Matching donations to help fund STEM facility
Article By: Denise Ray
The University of North Georgia's (UNG) College of Science & Mathematics is raising funds for a new science, technology, engineering, and mathematics (STEM) building. Housed on UNG's Dahlonega Campus, the building will be home to the college's four departments, facilitating a synergistic STEM learning environment.
Alumni Stewart Swanson, '85, and Carol Swanson, '86, have pledged to match every gift received from faculty or staff based on the Dahlonega Campus with $1,000, up to a total of $250,000. The aim is that with large private donations in hand for UNG, the University System of Georgia will fund the remaining cost of the building, should the need arise.
In a nod to the history of UNG, a donation of $18.73 or more will have the donor's name appear on the "Giving Wall" inside the future building, courtesy of the UNG Foundation.
"UNG and the College of Science & Mathematics are grateful for the opportunity afforded to us by Stewart and Carol Swanson," Dr. John Leyba, dean of the College of Science & Mathematics, said. "With the help of their generous matching gift along with gifts from our faculty and staff, we will get closer to realizing our dream of a state-of-the-art STEM facility. This wonderful new building will change the lives of future generations of UNG students."

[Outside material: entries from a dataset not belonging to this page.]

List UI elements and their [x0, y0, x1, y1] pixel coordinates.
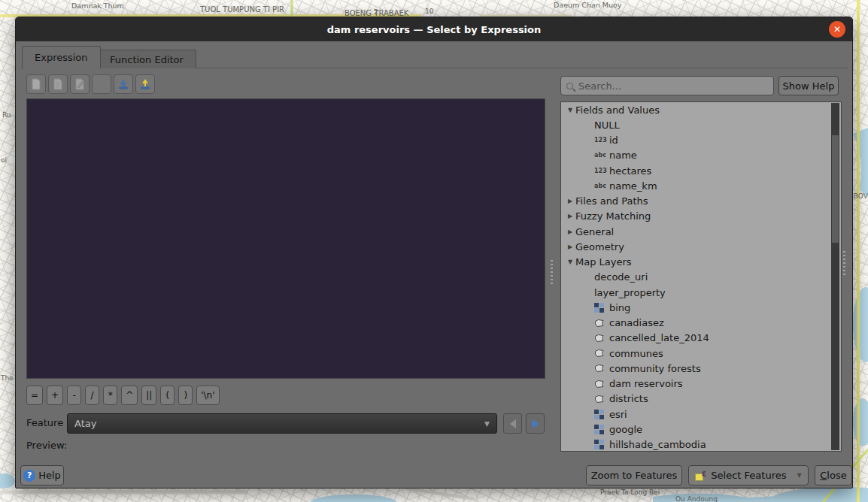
tree-label: districts: [609, 393, 648, 404]
close-icon[interactable]: ✕: [829, 21, 845, 38]
tree-item-name[interactable]: abcname: [561, 148, 841, 163]
tree-label: cancelled_late_2014: [609, 332, 709, 343]
raster-layer-icon: [594, 440, 609, 449]
show-help-button[interactable]: Show Help: [778, 76, 839, 95]
tree-item-bing[interactable]: bing: [561, 300, 841, 315]
operator-button--[interactable]: ): [178, 386, 193, 405]
tree-group-fields-and-values[interactable]: ▼Fields and Values: [561, 102, 841, 117]
document-list-icon[interactable]: [48, 74, 68, 94]
tree-item-null[interactable]: NULL: [561, 117, 841, 132]
tree-label: Geometry: [575, 241, 624, 253]
expand-icon[interactable]: ▶: [568, 228, 575, 235]
expression-editor[interactable]: [26, 98, 545, 379]
polygon-layer-icon: [594, 318, 609, 328]
tree-label: NULL: [594, 119, 620, 131]
tree-item-hectares[interactable]: 123hectares: [561, 163, 841, 178]
tree-label: Files and Paths: [575, 195, 648, 207]
tab-function-editor[interactable]: Function Editor: [97, 50, 196, 68]
tree-scrollbar-thumb[interactable]: [832, 135, 839, 243]
chevron-down-icon: ▼: [484, 420, 490, 428]
expand-icon[interactable]: ▶: [568, 213, 575, 219]
help-button[interactable]: ? Help: [20, 465, 64, 485]
tree-item-community-forests[interactable]: community forests: [561, 361, 841, 376]
tree-label: bing: [609, 302, 630, 313]
string-field-icon: abc: [594, 183, 609, 189]
zoom-to-features-label: Zoom to Features: [591, 470, 678, 481]
next-feature-button[interactable]: [526, 413, 545, 434]
select-by-expression-dialog: dam reservoirs — Select by Expression ✕ …: [15, 17, 853, 488]
tree-item-communes[interactable]: communes: [561, 346, 841, 361]
tree-item-districts[interactable]: districts: [561, 392, 841, 407]
operator-row: =+-/*^||()'\n': [26, 386, 220, 405]
tree-group-map-layers[interactable]: ▼Map Layers: [561, 255, 841, 270]
tree-item-hillshade-cambodia[interactable]: hillshade_cambodia: [561, 437, 841, 452]
tree-group-files-and-paths[interactable]: ▶Files and Paths: [561, 194, 841, 209]
arrow-left-icon: [510, 419, 516, 428]
numeric-field-icon: 123: [594, 168, 609, 174]
select-features-icon: ε: [695, 470, 706, 481]
select-features-button[interactable]: ε Select Features ▼: [688, 465, 809, 485]
tree-item-google[interactable]: google: [561, 422, 841, 437]
tree-label: Fuzzy Matching: [575, 210, 651, 222]
select-features-dropdown-icon[interactable]: ▼: [797, 472, 801, 479]
tree-group-geometry[interactable]: ▶Geometry: [561, 239, 841, 254]
tree-label: Map Layers: [575, 256, 632, 268]
collapse-icon[interactable]: ▼: [568, 107, 575, 113]
tree-label: google: [609, 424, 642, 435]
tree-item-layer-property[interactable]: layer_property: [561, 285, 841, 300]
tree-label: hectares: [609, 165, 651, 177]
operator-button--[interactable]: (: [160, 386, 175, 405]
expand-icon[interactable]: ▶: [568, 198, 575, 204]
tab-expression-label: Expression: [35, 52, 88, 63]
feature-combo-value: Atay: [74, 418, 484, 429]
tree-group-general[interactable]: ▶General: [561, 224, 841, 239]
tree-item-name-km[interactable]: abcname_km: [561, 178, 841, 193]
operator-button--[interactable]: ^: [121, 386, 138, 405]
tree-item-canadiasez[interactable]: canadiasez: [561, 316, 841, 331]
tree-label: name: [609, 150, 637, 161]
operator-button--[interactable]: ||: [141, 386, 156, 405]
expand-icon[interactable]: ▶: [568, 243, 575, 250]
help-splitter-handle[interactable]: [843, 251, 845, 275]
polygon-layer-icon: [594, 333, 609, 343]
search-input[interactable]: [578, 80, 768, 92]
document-edit-icon[interactable]: [70, 74, 90, 94]
empty-toolbar-button[interactable]: [92, 74, 111, 94]
polygon-layer-icon: [594, 379, 609, 389]
tree-group-fuzzy-matching[interactable]: ▶Fuzzy Matching: [561, 209, 841, 224]
function-tree: ▼Fields and ValuesNULL123idabcname123hec…: [560, 101, 842, 452]
tree-label: Fields and Values: [575, 104, 660, 116]
operator-button--[interactable]: /: [85, 386, 99, 405]
help-icon: ?: [23, 470, 35, 482]
tree-item-cancelled-late-2014[interactable]: cancelled_late_2014: [561, 331, 841, 346]
tree-item-esri[interactable]: esri: [561, 407, 841, 422]
operator-button--[interactable]: -: [67, 386, 81, 405]
operator-button--n-[interactable]: '\n': [196, 386, 219, 405]
document-icon[interactable]: [26, 74, 46, 94]
close-button[interactable]: Close: [815, 465, 852, 485]
panel-splitter-handle[interactable]: [551, 260, 553, 284]
tree-scrollbar[interactable]: [831, 103, 839, 450]
zoom-to-features-button[interactable]: Zoom to Features: [586, 465, 682, 485]
tree-label: layer_property: [594, 287, 666, 298]
polygon-layer-icon: [594, 348, 609, 358]
collapse-icon[interactable]: ▼: [568, 259, 575, 265]
tree-item-decode-uri[interactable]: decode_uri: [561, 270, 841, 285]
tab-expression[interactable]: Expression: [22, 46, 101, 68]
tree-item-id[interactable]: 123id: [561, 133, 841, 148]
dialog-titlebar: dam reservoirs — Select by Expression ✕: [16, 17, 852, 41]
tree-item-dam-reservoirs[interactable]: dam reservoirs: [561, 376, 841, 392]
operator-button--[interactable]: *: [103, 386, 117, 405]
operator-button--[interactable]: =: [26, 386, 43, 405]
previous-feature-button[interactable]: [503, 413, 522, 434]
tree-label: canadiasez: [609, 317, 664, 328]
arrow-right-icon: [533, 419, 539, 428]
operator-button--[interactable]: +: [47, 386, 63, 405]
export-expressions-icon[interactable]: [135, 74, 155, 94]
raster-layer-icon: [594, 303, 609, 313]
help-label: Help: [38, 470, 61, 481]
dialog-title: dam reservoirs — Select by Expression: [327, 24, 542, 35]
tab-bar: Expression Function Editor: [20, 46, 848, 68]
feature-combo[interactable]: Atay ▼: [67, 413, 497, 434]
import-expressions-icon[interactable]: [114, 74, 133, 94]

With the help of their generous matching gift along with gifts from our faculty and staff, we will get closer to realizing our dream of a state-of-the-art STEM facility.
Dr. John Leyba
College of Science & Mathematics dean
The project is featured in the spring's ONEUNG crowdfunding campaign, which runs through April 30.
The new STEM building will not only serve UNG's STEM majors, but all UNG students who are based on the Dahlonega Campus since all students graduating from UNG must complete one or more math course and at least two lab-based science courses. Thus, the new STEM building will be an educational destination for all Dahlonega students and will provide flexible immersive spaces needed for effective student engagement.The new facility the new STEM building will help produce high-quality graduates who are well-positioned to go directly into the workforce, attend professional or graduate schools and/or join the U.S. military.
Active learning classrooms with movable furniture and abundant writing surfaces, monitors, and projection screens will be featured in the new building to allow for a wide variety of teaching approaches. The new building will have flexible laboratory space that can be used for multidisciplinary studies, eliminating the inefficiency of discipline-specific laboratories, and research space.
Since 1947, Rogers Hall has been home to numerous STEM faculty, staff, and students with the departments of Chemistry & Biochemistry and Physics & Astronomy. The Department of Biology is housed in the Health and Natural Sciences Building. The Newton Oakes Center is home to the Department of Mathematics.